Article 4YRQ3 Ten years after its launch, Apple’s iPad still has some way to go | John Naughton

Ten years after its launch, Apple’s iPad still has some way to go | John Naughton

by
John Naughton
from Technology | The Guardian on (#4YRQ3)

Though Steve Jobs's sleek tablet was a worldwide hit, it can still be naggingly awkward to use

Last Monday, the Apple iPad turned 10. On 27 January 2010, Steve Jobs walked on to the stage of a San Francisco auditorium carrying with him the answer to years of fevered speculation. "Everyone at the event that day knew why they were there," wrote John Vorhees, "and what would be announced". Jobs acknowledged as much up front, saying that he had a "truly magical and revolutionary product" to unveil. "Last time there was this much excitement about a tablet," observed the normally sober Wall Street Journal, "it had some commandments written on it."

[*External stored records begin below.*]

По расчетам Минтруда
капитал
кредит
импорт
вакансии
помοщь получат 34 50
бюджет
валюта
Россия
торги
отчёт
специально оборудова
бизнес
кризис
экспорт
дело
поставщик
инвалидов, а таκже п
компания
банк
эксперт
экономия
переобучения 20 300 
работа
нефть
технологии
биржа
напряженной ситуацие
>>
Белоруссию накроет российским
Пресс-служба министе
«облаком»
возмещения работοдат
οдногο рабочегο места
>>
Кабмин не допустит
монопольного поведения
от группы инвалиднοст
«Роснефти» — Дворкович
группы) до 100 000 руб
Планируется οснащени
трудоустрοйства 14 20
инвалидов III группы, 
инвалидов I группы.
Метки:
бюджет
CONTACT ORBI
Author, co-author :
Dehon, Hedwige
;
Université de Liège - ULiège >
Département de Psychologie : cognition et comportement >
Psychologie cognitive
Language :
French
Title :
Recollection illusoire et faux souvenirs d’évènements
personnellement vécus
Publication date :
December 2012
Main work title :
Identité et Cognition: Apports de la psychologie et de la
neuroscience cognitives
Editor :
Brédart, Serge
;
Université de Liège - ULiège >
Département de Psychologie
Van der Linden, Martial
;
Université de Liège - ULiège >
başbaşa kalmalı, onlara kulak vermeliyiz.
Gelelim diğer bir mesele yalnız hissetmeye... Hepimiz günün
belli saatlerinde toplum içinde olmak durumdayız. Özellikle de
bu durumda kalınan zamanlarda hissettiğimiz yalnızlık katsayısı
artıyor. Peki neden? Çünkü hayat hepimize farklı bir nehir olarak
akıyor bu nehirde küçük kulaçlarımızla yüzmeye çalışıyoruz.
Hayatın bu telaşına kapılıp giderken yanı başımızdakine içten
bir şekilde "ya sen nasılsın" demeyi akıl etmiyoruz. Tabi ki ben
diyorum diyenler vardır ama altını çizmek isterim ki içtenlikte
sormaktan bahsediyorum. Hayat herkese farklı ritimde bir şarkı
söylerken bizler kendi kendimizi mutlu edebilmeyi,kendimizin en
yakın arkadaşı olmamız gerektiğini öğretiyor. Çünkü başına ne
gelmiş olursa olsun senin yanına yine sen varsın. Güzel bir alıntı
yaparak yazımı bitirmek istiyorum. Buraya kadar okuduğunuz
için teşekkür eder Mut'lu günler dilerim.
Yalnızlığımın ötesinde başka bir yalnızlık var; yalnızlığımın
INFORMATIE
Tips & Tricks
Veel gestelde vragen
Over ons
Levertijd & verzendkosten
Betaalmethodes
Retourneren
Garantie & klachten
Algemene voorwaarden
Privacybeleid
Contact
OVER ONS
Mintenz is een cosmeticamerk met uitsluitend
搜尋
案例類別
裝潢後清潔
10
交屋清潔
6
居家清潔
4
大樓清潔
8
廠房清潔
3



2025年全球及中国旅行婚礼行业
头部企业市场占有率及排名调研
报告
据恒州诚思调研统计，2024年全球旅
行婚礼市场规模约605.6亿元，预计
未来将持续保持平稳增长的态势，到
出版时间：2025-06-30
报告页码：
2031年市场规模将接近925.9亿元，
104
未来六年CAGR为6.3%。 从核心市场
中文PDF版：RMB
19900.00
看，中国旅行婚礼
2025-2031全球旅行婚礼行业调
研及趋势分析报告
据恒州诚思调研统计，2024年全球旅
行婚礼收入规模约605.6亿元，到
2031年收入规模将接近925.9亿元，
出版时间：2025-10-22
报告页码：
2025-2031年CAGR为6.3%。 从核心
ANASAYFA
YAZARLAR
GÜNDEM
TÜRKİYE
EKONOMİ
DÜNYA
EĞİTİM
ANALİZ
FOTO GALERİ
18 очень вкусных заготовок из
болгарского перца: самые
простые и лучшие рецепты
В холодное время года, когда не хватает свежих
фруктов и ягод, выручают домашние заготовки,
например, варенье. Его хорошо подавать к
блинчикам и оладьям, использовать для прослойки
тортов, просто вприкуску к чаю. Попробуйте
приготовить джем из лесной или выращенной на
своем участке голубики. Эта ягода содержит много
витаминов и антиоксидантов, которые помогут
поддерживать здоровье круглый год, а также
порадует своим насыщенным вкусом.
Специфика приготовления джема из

This was three years on from the launch of the iPhone, the device that really transformed Apple into a tech giant, so everyone thought they knew roughly what the new device would look like - a bigger block of aluminium and glass with a touch-sensitive screen. Over at Microsoft, where the Windows team led by Steve Sinofsky were watching the live stream, they definitely knew what to expect. After all, Microsoft had been experimenting with tablets for years: a tablet, to them, was a portable slab which had a keyboard and a stylus. The tech media, for their part, also "knew" two things: the new device would be Apple's answer to the cheap netbooks that were then the sensation du jour and, knowing Apple, it wouldn't be cheap.